The Microbiome Cloud Project (MCP), developed by NIAID and the National Human Genome Research Institute (NHGRI), addresses one of the greatest challenges facing microbiome scientists—large-scale data analyses. The MCP seeks to facilitate data access and analysis by bringing together NIH-funded Human Microbiome Project (HMP) data and analysis tools in a collaborative online environment. In September 2013, NIAID and NHGRI launched the first phase of the MCP, making a portion of HMP data available as a public dataset on the Amazon Web Services cloud.

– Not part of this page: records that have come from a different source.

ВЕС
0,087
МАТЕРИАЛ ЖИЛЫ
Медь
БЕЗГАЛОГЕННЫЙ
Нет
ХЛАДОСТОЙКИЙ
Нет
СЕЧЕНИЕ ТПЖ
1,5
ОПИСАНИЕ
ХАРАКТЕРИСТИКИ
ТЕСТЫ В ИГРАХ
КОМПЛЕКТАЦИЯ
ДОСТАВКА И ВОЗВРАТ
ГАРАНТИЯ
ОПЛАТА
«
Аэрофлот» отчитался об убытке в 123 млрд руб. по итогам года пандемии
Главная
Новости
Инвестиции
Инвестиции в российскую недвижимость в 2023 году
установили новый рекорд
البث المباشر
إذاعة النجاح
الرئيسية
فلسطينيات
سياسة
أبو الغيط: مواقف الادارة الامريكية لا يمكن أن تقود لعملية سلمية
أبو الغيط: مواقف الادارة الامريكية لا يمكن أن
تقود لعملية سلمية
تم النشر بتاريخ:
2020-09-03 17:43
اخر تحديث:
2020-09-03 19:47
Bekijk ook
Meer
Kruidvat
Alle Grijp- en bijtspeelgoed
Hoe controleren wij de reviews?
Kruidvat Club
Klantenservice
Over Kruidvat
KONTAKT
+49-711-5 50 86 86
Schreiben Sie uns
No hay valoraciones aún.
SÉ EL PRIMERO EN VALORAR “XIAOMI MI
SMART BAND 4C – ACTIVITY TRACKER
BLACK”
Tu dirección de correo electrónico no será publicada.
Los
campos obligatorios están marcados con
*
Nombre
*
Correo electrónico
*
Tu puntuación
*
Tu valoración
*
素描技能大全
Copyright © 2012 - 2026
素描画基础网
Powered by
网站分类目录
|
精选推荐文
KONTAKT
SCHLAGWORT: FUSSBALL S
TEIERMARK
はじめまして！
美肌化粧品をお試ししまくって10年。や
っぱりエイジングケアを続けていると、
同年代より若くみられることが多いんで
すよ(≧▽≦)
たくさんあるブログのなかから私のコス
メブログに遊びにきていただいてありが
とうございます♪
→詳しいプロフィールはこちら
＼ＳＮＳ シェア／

Thousands of species of bacteria, fungi, and other microbes naturally colonize the skin and the moist linings of the digestive, respiratory, and urogenital tracts. Researchers are just beginning to assess the impact of these microbial inhabitants on health and disease.
As part of the HMP, scientists are sequencing genomes from known microbes and performing metagenomic analyses to characterize the body’s microbial communities. HMP contributors have generated approximately 14 terabytes of sequence data—enough information to fill more than 3,000 standard DVDs. In total, the microbiome is estimated to be over 100 times larger than the human genome.
Mining HMP data promises to help researchers understand the role of the microbiota and identify new targets for drugs and vaccines. However, analyzing these data presents challenges. Data downloads are time-consuming, and many researchers do not have access to the computing infrastructure, analysis tools, or technical expertise required to assemble and analyze complex datasets.
The Microbiome Cloud Project
In response to these challenges, NIAID and NHGRI assembled a team of experts from academia and industry to develop an online solution that brings together data and tools in a collaborative environment. The launch of cloud-based HMP datasets is already helping researchers navigate the data more easily.
The team currently is developing the next phase of the MCP, which will add more datasets, analysis tools, and supporting documentation such as online tutorials. This cloud environment will offer researchers access to vast amounts of data and high-performance computing resources.
The MCP promises to facilitate use of the available HMP data. By bringing together data and tools in the cloud, MCP will encourage greater scientific collaboration and data sharing, which in turn will help advance science. The project also will inform NIH best practices for using cloud technologies for biomedical research.
The MCP team is preparing to launch the next phase of the project. After a public testing period, the team will review the results and lessons learned and will share these with the broader scientific community.